Something that marks Stålenhag out however, is his pairing of the kinds of compositional skill demonstrated by these artists, with a powerful story involving a re-dreaming of the landscapes of his childhood Sweden, now populated by technologies that are both somehow normalised and yet retain a presence of what (to us) remains alien.
This to my mind is fascinating in being a return to painting (and the still image) as a keystone of generating the space, feeling and affect of stories (and story telling), in a way which ramifies the earlier impacts of McQuarrie et al and does so unencumbered by being primarily a tool for movie-making. That it has been as successful demonstrates the singular force and precision of this as a milieu (and its retro-contemporised futurality) as a kind of dreaming within the culture.

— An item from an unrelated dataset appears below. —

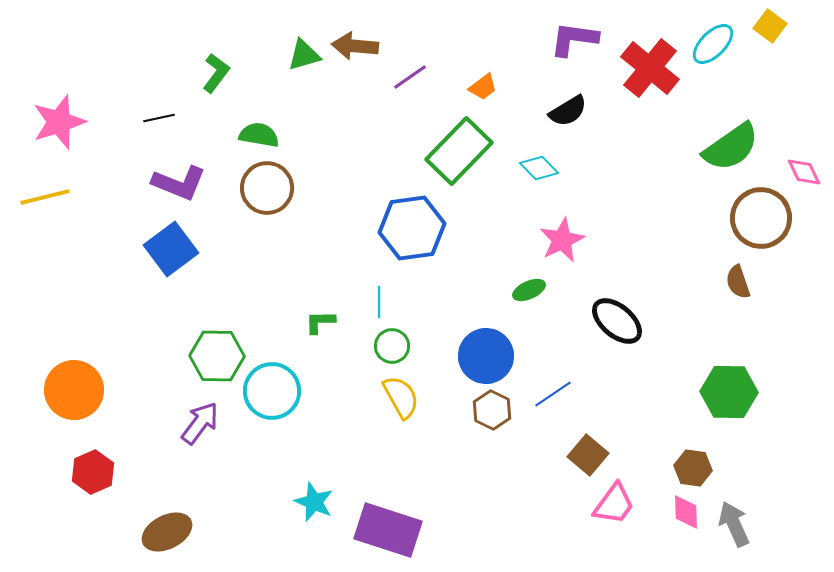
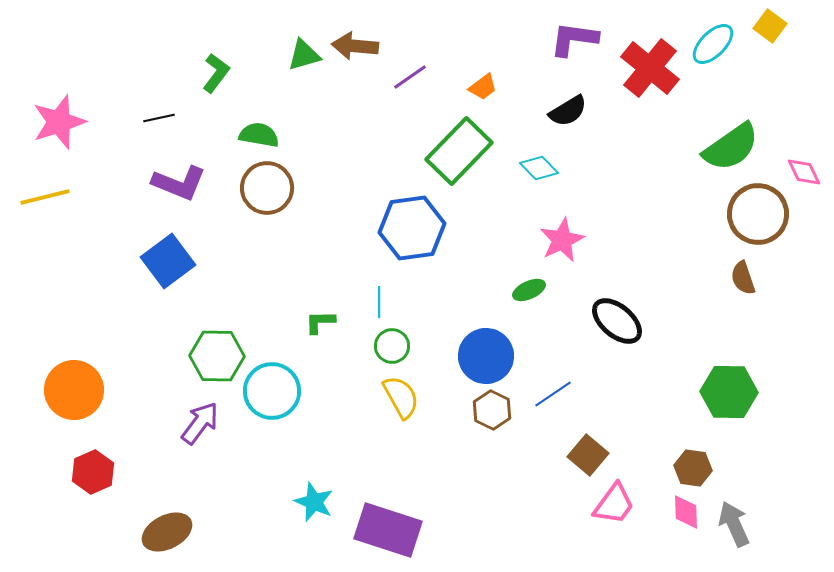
brown circle at (761, 218): moved 3 px left, 4 px up
blue square at (171, 249): moved 3 px left, 12 px down
brown semicircle at (738, 282): moved 5 px right, 4 px up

Many have focused on this retro-futural-by-way-of-an-alternate-past that sets the scene for Stålenhag’s stories, yet what is also of interest here is the way this represents the alien (primarily in the form of unknown technology) arriving as pre-established and embedded in recent human culture. An alien which has some tantalisingly familiar aspects and is cleverly inculcated through the openness of childhood and the nostalgia-tinged Gen-X recollections of being children in the 70’s/80’s (a version of which is virtually available to all).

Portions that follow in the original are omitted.